Carboxylic acids are commonplace organic compounds. Humans produce them in our sebum, which is the oily layer that coats our skin; there, the acids help to keep our skin moisturized and protected, Vosshall says. Humans release carboxylic acids at much higher levels than most animals, De Obaldia adds, though the amount varies from person to person. The new study had too few participants to say what personal characteristics make someone more likely to produce high levels of carboxylic acids—and there’s no easy way to test your own skin’s carboxylic acid levels outside of the laboratory, Vosshall says. (She muses, however, that sending people skin swabs in the mail could make for an interesting citizen science project in the future.)
But we do know that skin maintains a relatively constant level of carboxylic acids over time. This, in turn, leads to a consistent odor profile. (Mosquitoes could also be attracted to skin bacteria digesting the carboxylic acids we produce, Vosshall suggests.) When Vosshall and De Obaldia ran their tournament multiple times several months apart, they found that people’s attractiveness rankings remained largely the same. Any personal factors that may have changed over those months—from what each subject ate to the kind of soap they used—didn’t seem to make a difference.
“This property of being a mosquito magnet sticks with you for your whole life—which is either good news or bad news, depending on who you are,” Vosshall says.

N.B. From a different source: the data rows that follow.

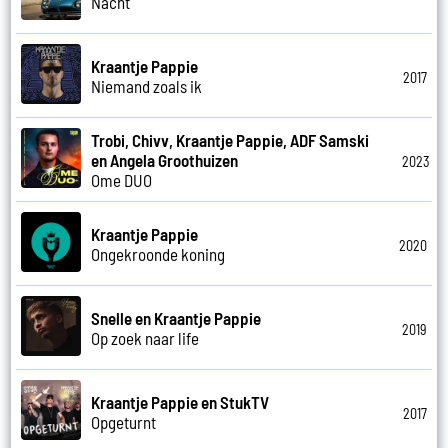
Nacht
Kraantje Pappie
2017
Niemand zoals ik
Trobi, Chivv, Kraantje Pappie, ADF Samski
en Angela Groothuizen
2023
Ome DUO
Kraantje Pappie
2020
Ongekroonde koning
Snelle en Kraantje Pappie
2019
Op zoek naar life
Kraantje Pappie en StukTV
2017
Opgeturnt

“This study confirms, in a very careful way, that it is true that some people are more attractive [to mosquitoes] than others,” says Omar Akbari, a cell and molecular biologist at the University of California, San Diego, who was not involved with the study but whose recent work focuses on mosquitoes. He adds that the study’s identification of specific carboxylic acids as a key determinant of mosquito attraction is a new contribution to biologists’ understanding of the insects’ behavior. Akbari suspects that the results of this study—which focused on A. aegypti mosquitoes—are probably generalizable to other species of mosquitoes that also primarily prey on humans.

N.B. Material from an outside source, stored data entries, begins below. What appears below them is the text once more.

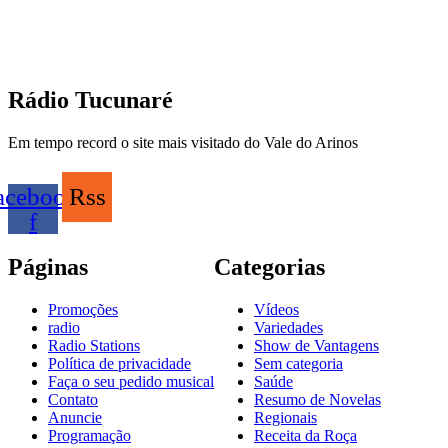
Rádio Tucunaré
Em tempo record o site mais visitado do Vale do Arinos
acebook-
Rss
f
Páginas
Categorias
Promoções
Vídeos
radio
Variedades
Radio Stations
Show de Vantagens
Política de privacidade
Sem categoria
Faça o seu pedido musical
Saúde
Contato
Resumo de Novelas
Anuncie
Regionais
Programação
Receita da Roça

But if you think you might be a mosquito magnet, all hope is not lost. Akbari says the study could help researchers develop more effective mosquito repellents in the future. The secret might be in adding new bacteria to the skin’s existing microbiome to alter its scent profile.
Akbari is working on a Department of Defense–funded project called ReVector that seeks to develop repellents that can be applied once and remain active for multiple months. “The idea is taking human-colonizing skin bacteria ... and engineering them in such a way that they can either express a repellent compound or be able to degrade something that’s attractive,” Akbari says. Now that Vosshall and De Obaldia’s team has identified specific carboxylic acids that might be powerful attractors, researchers may try to engineer bacteria-based skin creams that are specifically targeted to break down those compounds, Akbari says.

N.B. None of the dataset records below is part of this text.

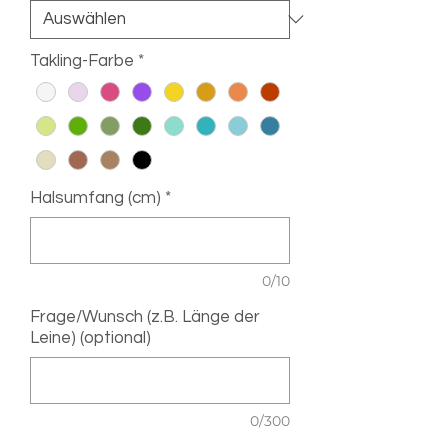
Takling-Farbe
*
Halsumfang (cm)
*
0/10
Frage/Wunsch (z.B. Länge der
Leine) (optional)
0/300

Still, one question remains: Why do mosquitoes love the smell of carboxylic acids or their attendant bacteria so much? De Obaldia has an answer for that—but it’s a bit speculative, she admits. She notes that A. aegypti mosquitoes evolved to prey specifically on humans (possibly because we often have containers of clean water nearby, which is a perfect breeding place for them). Thus, A. aegypti became extremely adept at differentiating the smell of humans from the smell of other animals. Carboxylic acids are compounds that humans emit in spades, while other animals do not. So, De Obaldia says, mosquitoes probably grew to love carboxylic acids because they’re an excellent indicator that the insects have located a human.
If you find yourself covered in more bites than all of your friends, you can take solace in the idea that mosquitoes love your scent profile because it’s so distinctly human.